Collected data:
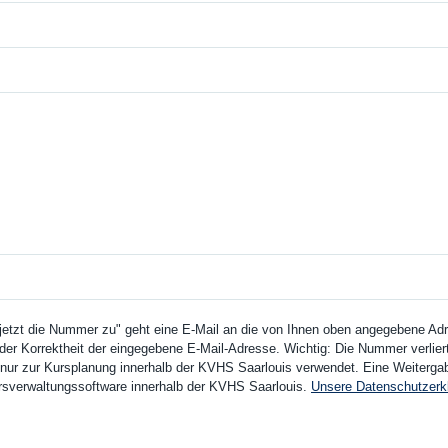
 jetzt die Nummer zu" geht eine E-Mail an die von Ihnen oben angegebene Adre
der Korrektheit der eingegebene E-Mail-Adresse. Wichtig: Die Nummer verliert 
ur zur Kursplanung innerhalb der KVHS Saarlouis verwendet. Eine Weitergabe 
Kursverwaltungssoftware innerhalb der KVHS Saarlouis.
Unsere Datenschutzerk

Exercise aim:
Where does the word "KVHS" occur in the records? Return every line that holds it.

Solved problem:
ur zur Kursplanung innerhalb der KVHS Saarlouis verwendet. Eine Weitergabe 
Kursverwaltungssoftware innerhalb der KVHS Saarlouis.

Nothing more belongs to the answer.